Although the RIA seems to defy definition, its business case has become crystal clear. If you are still not convinced about adopting RIAs, then have a look at these great slides from this webinar by Forrester on Enterprise RIA adoption.

Wait, what do I mean "RIA seems to defy definition"? Well, the definition of the term RIA seems to be shifting continuously. It certainly no longer just literally means rich internet application. I have said before that RIA was becoming a synonym for website, because nowadays, people expect you to build an RIA when they ask you to build a website for them. Just yesterday, I attended a seminar about RIAs, and the keynote speaker was of the opinion that an important aspect of RIA is "cross-platformness". And I can only agree, because the capability to build an application only once and being able to deploy it on many operating systems and devices is definetely a big development and maintenance cost reducer: win-win.

Interestingly, the definition of the term Web Service is undergoing a similar process as its meaning is also becoming broader. Well, that is not entirely true, because the definition of Web Service is depending on the perspective of its beholder. Seen from a business perspective, a web service is a course granular thing that reflects a certain business process or transaction, for instance "payment". Seen from the perspective of a software architect, a webservice is a programming interface that provides a set of operations that can be invoked from anywhere on the web. Seen from a consumer's perspective, a web service has a much broader meaning: a service of a company that is rendered to them through the web, for instance "online banking". Each of these notions is essentially true.

Did you notice how close the perceived meaning of "web service" comes to the meaning of RIA when seen from a consumer's perspective? In any case, an RIA can significantly improve the quality of the service that is rendered to the customer, because the rich capabilities of RIA technology allows you to develop appealing and responsive web applications. Add the above mentioned "cross-platformness" to the equation and you get a no-brainer business case: RIA technology improves customer satisfaction and reduces cost. And if you pair RIA development with an Agile methodology (also a no-brainer) and rapid design & visualization, you can have your customers experience the first version of your cost reducer and customer satisfier within the month. No kidding.

March 02, 2009

Personal branding with social media

Modern (social) professionals spend a lot of time on the web to advertise themselves. Social Media, which is a new umbrella term for web applications that allow people to participate in the creation of the content served by that application. Examples of Social Media are Web log (blog) applications, LinkedIn, Facebook, Twitter and Ning (for an extensive list of social media examples, look here)
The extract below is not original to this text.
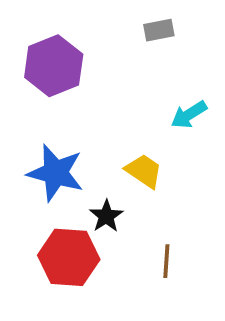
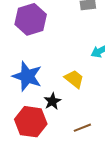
brown line: (166, 261) -> (82, 128), turned 60

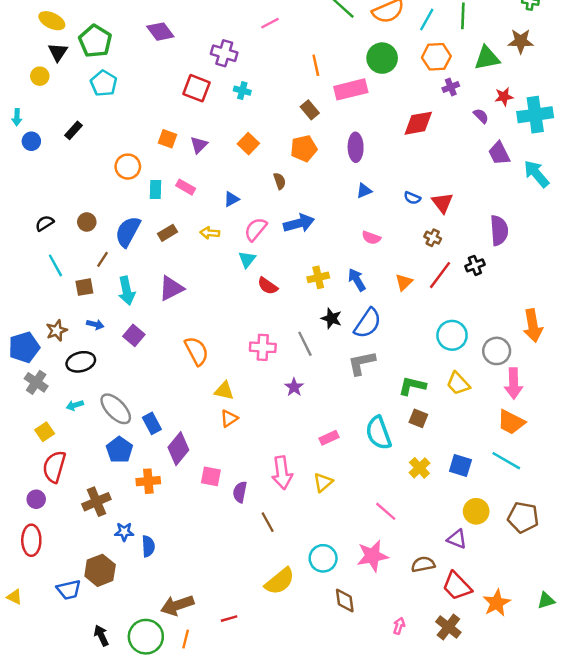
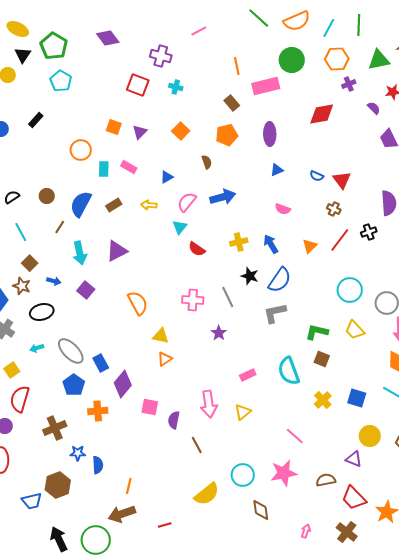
brown square: (84, 287) -> (30, 263), moved, turned -35
brown star: (57, 330) -> (22, 286), turned -30
black arrow: (101, 635) -> (59, 539), size x1.4
orange line: (186, 639) -> (129, 486), moved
The modern professional uses social netwroking applications such as LinkedIn to create and maintain a personal profile and to associate himself/herself with other individuals (preferably with commonly recognized authority), put their ideas, knowledge, experience and interests on display in their personal and professional blogs and leave authoritative comments on selectively picked blog posts of other individuals. Today's pros are constantly shaping their personal brand. I have made an attempt of illustrating the basic processes behind this in a use case diagram below (diagrams always make articles look more authoritative...).
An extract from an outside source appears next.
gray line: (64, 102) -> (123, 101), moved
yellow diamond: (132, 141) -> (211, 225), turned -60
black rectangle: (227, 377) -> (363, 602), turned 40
Personal branding will help yourself to become engaged in the type of projects you aspire. It also helps other people to find certain information and expertise that they need for their projects. Recruiters have discovered social media too. They use it actively to hunt for heads or passively to scan the extracurricular activities of people who have applied for a certain position. Needless to say, you should be aware of the down side of this too: it can be difficult to erase past results of your online activities. Recruiters also scan the web for any recent or past behavior on your part that they might see as unfitting for the position they attempt to fill. An online picture of yourself in a bikini might prevent you from getting a job as a teacher on a primary school, but depending on your looks, it could improve your chances of becoming an aerobics instructor.

Guy Kawasaki gives us 10 tips for using LinkedIn to find a job (in particular, have a good look at tip 11). The effectiveness of these tips is directly proportional to the strength of your brand, i.e: take good care of your personal brand and these tips will be more effective.